Ernest Smith, who succeeded him as Director of University Division, remembered, “Nelms trusted me to do my job and wasn’t constantly looking over my shoulder. I appreciated that.”
Admissions director Bill Lee recalled: “A home-boy from Arkansas, Charlie reminded you of a good social worker. He could get you to see if you made a mistake without browbeating you. He was a good community man, serving on the Gary school board and with the Urban League.”
Counselor Mary Bertoluzzi remembered: “At first impression Charlie seemed laid-back, but people under him learned not to fall for that. He wanted things done correctly and ASAP. If you made a mistake, it was acceptable once, but he wanted you to find out what went wrong and fix it. You didn’t want to make the same mistake twice.”
In his memoir Charlie doesn’t mince words about how racially polarized Northwest Indiana was 40 years ago or about faculty and administrators who were short-sighted and petty and, in at least one case, as Charlie put it, “a closet racist.” On the other hands, he gives credit to several people with IUN connections who were mentors, including: Jack Buhner, IUN’s first director, whom he worked under while a Lilly Fellow at IUPUI and who supported creation of IUN Black Studies program, just the second in the nation; second, Charlie’s predecessor as head of Student Services Bob Morris, whom he described as a consummate student-services professional, passionate and caring; Biologist and Arts and Sciences Chair F.C. Richardson, who clued him in about political realities on campus and in the Calumet Region; and, finally, Trustee James Dye, whose company built Mansards Apartments, where Charlie lived, and whose foundation has provided scholarships for well over a thousand needy IUN students.

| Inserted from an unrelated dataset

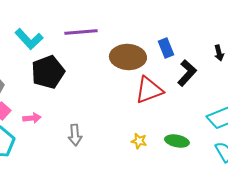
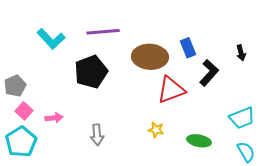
black pentagon: (48, 72) -> (91, 72), moved
yellow star: (139, 141) -> (156, 130), moved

Without further ado, let’s get on with the show and, as the subtitle of his book states, focus “All Eyes on Charlie.”
Charlie began by holding up a jar of cotton harvested on land his family owned as a reminder of his roots and values he received from his parents. His father was a community organizer who went out by night to encourage neighbors to register to vote. His mother often told him that if he got a good education, no one could take it away from him. He praised the dedicated teachers at the school he attended, one of 5,300 funded in the Deep South by philanthropist Julius Rosenwald for Black students. Nonetheless, as Charlie stated, all books and supplies except the chalk were hand-me-downs from white schools.
Charlie explained that at times it was a painful experience writing the book as he recounted his brother being unfairly incarcerated and a friend gunned done by a deputy sheriff for allegedly making an inappropriate comment to a White girl. Even so he decided not to get wrapped up in his anger but rather be passionate about what he cared about. He meant it to be a story about hope, faith, and hard work and added this proverb enunciated by Nigerian novelist Chinua Achebe: “Until the lions have their own historians, the history of the hunt will always glorify the hunter.” In additional to crediting the mentors I had mentioned in my introduction, he paid special tribute to Milton Mozell, his vocational agriculture teacher in tenth through twelfth grade, who convinced him that he had the potential to succeed in college. He also cited mayor Richard Hatcher as an inspirational leader and IU presidents Herman B. Wells and John Ryan, who fought institutional racism at Bloomington and its regional campuses. He concluded the excellent presentation by promising to return to the campus after it returned to normal and interact with students and faculty.